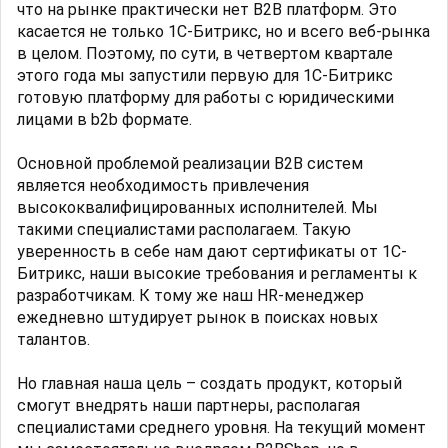
что на рынке практически нет B2B платформ. Это
касается не только 1С-Битрикс, но и всего веб-рынка
в целом. Поэтому, по сути, в четвертом квартале
этого года мы запустили первую для 1С-Битрикс
готовую платформу для работы с юридическими
лицами в b2b формате.
Основной проблемой реализации B2B систем
является необходимость привлечения
высококвалифицированных исполнителей. Мы
такими специалистами располагаем. Такую
уверенность в себе нам дают сертификаты от 1С-
Битрикс, наши высокие требования и регламенты к
разработчикам. К тому же наш HR-менеджер
ежедневно штудирует рынок в поисках новых
талантов.
Но главная наша цель – создать продукт, который
смогут внедрять наши партнеры, располагая
специалистами среднего уровня. На текущий момент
-----
Requirement: Please write the material out again exactly as shown above, minus any pictures.

Result of this task:
что на рынке практически нет B2B платформ. Это
касается не только 1С-Битрикс, но и всего веб-рынка
в целом. Поэтому, по сути, в четвертом квартале
этого года мы запустили первую для 1С-Битрикс
готовую платформу для работы с юридическими
лицами в b2b формате.
Основной проблемой реализации B2B систем
является необходимость привлечения
высококвалифицированных исполнителей. Мы
такими специалистами располагаем. Такую
уверенность в себе нам дают сертификаты от 1С-
Битрикс, наши высокие требования и регламенты к
разработчикам. К тому же наш HR-менеджер
ежедневно штудирует рынок в поисках новых
талантов.
Но главная наша цель – создать продукт, который
смогут внедрять наши партнеры, располагая
специалистами среднего уровня. На текущий момент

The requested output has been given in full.